Lived transitions: experiences of learning and inclusion among newly arrived students
Jenny Nilsson Folke har i sin avhandling undersökt nyanlända elevers villkor för lärande och inkludering
i olika övergångar inom det svenska skolsystemet.
Jenny Nilsson Folke
Professor Nihad Bunar, Stockholms universitet Professor Karin Aronsson, Stockholms universitet
Professor Dympna Devine, School of Education, University College Dublin
Stockholms universitet
2017-02-10
Lived transitions: experiences of learning and inclusion among newly arrived students
Barn- och ungdomsvetenskapliga institutionen
Lived transitions: experiences of learning and inclusion among newly arrived students
This thesis explores how newly arrived students experience conditions for learning and inclusion in their lived transitions within the Swedish school system. The thesis deploys an ethnographic approach combining interviews with participant observation. The data comprise interviews with 22 students at three points in time and three cycles of participant observation over the course of 15 months (in three municipalities of different sizes).
Deploying the concept of post-migration ecology, Study I maps the structural conditions that the educational landscape offers newly arrived students after migration to Sweden. The findings point to the emergence of a parallel school system through which the newly arrived students’ individual needs risk being overlooked. Study II uses a sociocultural perspective to compare the pedagogical and social resources offered in introductory and regular classes, concluding that introductory classes are characterised by weak challenges and strong support, whereas the opposite is true for regular classes.
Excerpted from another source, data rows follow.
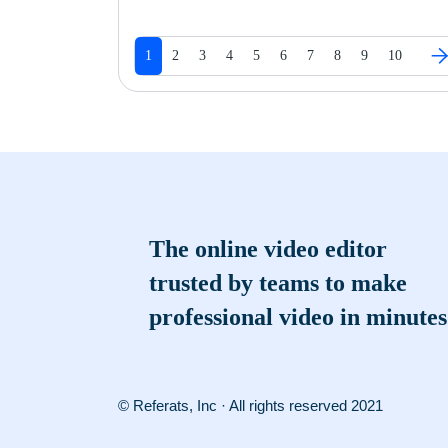
1
2
3
4
5
6
7
8
9
10
The online video editor
trusted by teams to make
professional video in minutes
© Referats, Inc · All rights reserved 2021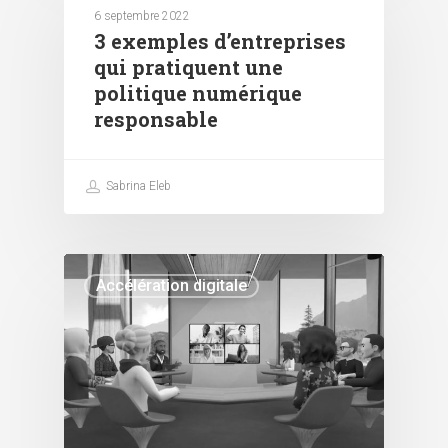
6 septembre 2022
3 exemples d’entreprises
qui pratiquent une
politique numérique
responsable
Sabrina Eleb
Accélération digitale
From a critical phenomenological perspective, Study III focuses on the individual students’ embodied experiences of being out of line in school (in a Swedish monolingual school setting). Paradoxically, the separate introductory class in this setting apparently offers a sense of inclusion, whereas the regular class is related to student experiences of exclusion. Study IV analyses temporal aspects of the students’ lived transition to upper secondary school. Drawing on a phenomenology of blockage, it documents how extended periods in introductory programmes create a disjunction between the students’ imagined and lived school careers. In brief, through analyses that encompass organisational and structural conditions, as well as lived experience, this thesis shows that the lived transitions of newly arrived students can be understood as instances of parallel school lives, a discontinued past and a postponed future.